(RECORD EXCERPTS begins)
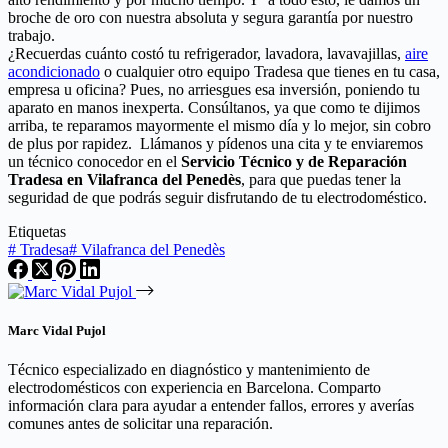
broche de oro con nuestra absoluta y segura garantía por nuestro
trabajo.
¿Recuerdas cuánto costó tu refrigerador, lavadora, lavavajillas,
aire
acondicionado
o cualquier otro equipo Tradesa que tienes en tu casa,
empresa u oficina? Pues, no arriesgues esa inversión, poniendo tu
aparato en manos inexperta. Consúltanos, ya que como te dijimos
arriba, te reparamos mayormente el mismo día y lo mejor, sin cobro
de plus por rapidez. Llámanos y pídenos una cita y te enviaremos
un técnico conocedor en el
Servicio Técnico y de Reparación
Tradesa en Vilafranca del Penedès
, para que puedas tener la
seguridad de que podrás seguir disfrutando de tu electrodoméstico.
Etiquetas
#
Tradesa
#
Vilafranca del Penedès
Marc Vidal Pujol
Técnico especializado en diagnóstico y mantenimiento de
electrodomésticos con experiencia en Barcelona. Comparto
información clara para ayudar a entender fallos, errores y averías
comunes antes de solicitar una reparación.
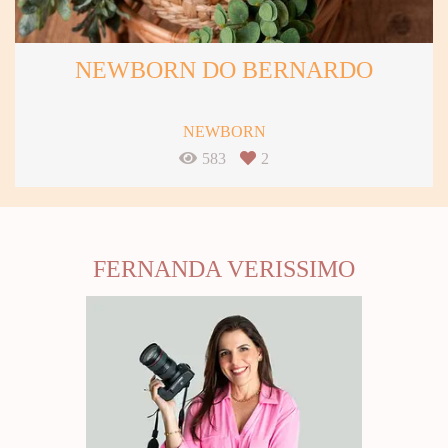
NEWBORN DO BERNARDO
NEWBORN
583
2
FERNANDA VERISSIMO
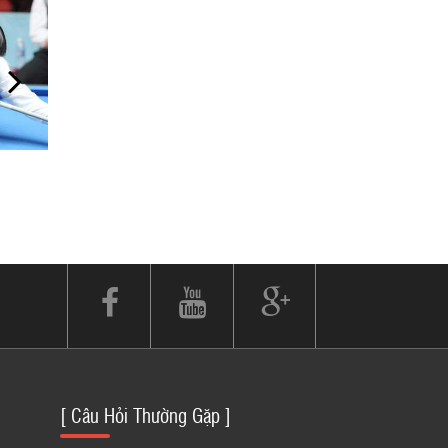
[ Câu Hỏi Thường Gặp ]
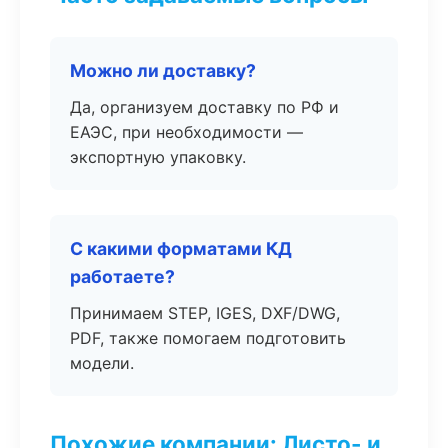
Можно ли доставку?
Да, организуем доставку по РФ и
ЕАЭС, при необходимости —
экспортную упаковку.
С какими форматами КД
работаете?
Принимаем STEP, IGES, DXF/DWG,
PDF, также помогаем подготовить
модели.
Похожие компании: Листо- и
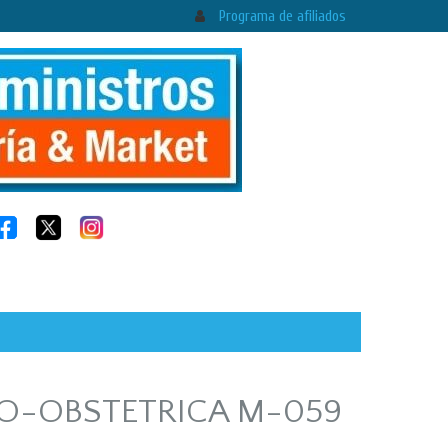
Programa de afiliados
O-OBSTETRICA M-059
(RECORD EXCERPTS ends)
**ASSIGNMENT:**
With the images left out, output all the entries above exactly.

**ANSWER SPACE:**
broche de oro con nuestra absoluta y segura garantía por nuestro
trabajo.
¿Recuerdas cuánto costó tu refrigerador, lavadora, lavavajillas,
aire
acondicionado
o cualquier otro equipo Tradesa que tienes en tu casa,
empresa u oficina? Pues, no arriesgues esa inversión, poniendo tu
aparato en manos inexperta. Consúltanos, ya que como te dijimos
arriba, te reparamos mayormente el mismo día y lo mejor, sin cobro
de plus por rapidez. Llámanos y pídenos una cita y te enviaremos
un técnico conocedor en el
Servicio Técnico y de Reparación
Tradesa en Vilafranca del Penedès
, para que puedas tener la
seguridad de que podrás seguir disfrutando de tu electrodoméstico.
Etiquetas
#
Tradesa
#
Vilafranca del Penedès
Marc Vidal Pujol
Técnico especializado en diagnóstico y mantenimiento de
electrodomésticos con experiencia en Barcelona. Comparto
información clara para ayudar a entender fallos, errores y averías
comunes antes de solicitar una reparación.
NEWBORN DO BERNARDO
NEWBORN
583
2
FERNANDA VERISSIMO
[ Câu Hỏi Thường Gặp ]
Можно ли доставку?
Да, организуем доставку по РФ и
ЕАЭС, при необходимости —
экспортную упаковку.
С какими форматами КД
работаете?
Принимаем STEP, IGES, DXF/DWG,
PDF, также помогаем подготовить
модели.
Похожие компании: Листо- и
Programa de afiliados
O-OBSTETRICA M-059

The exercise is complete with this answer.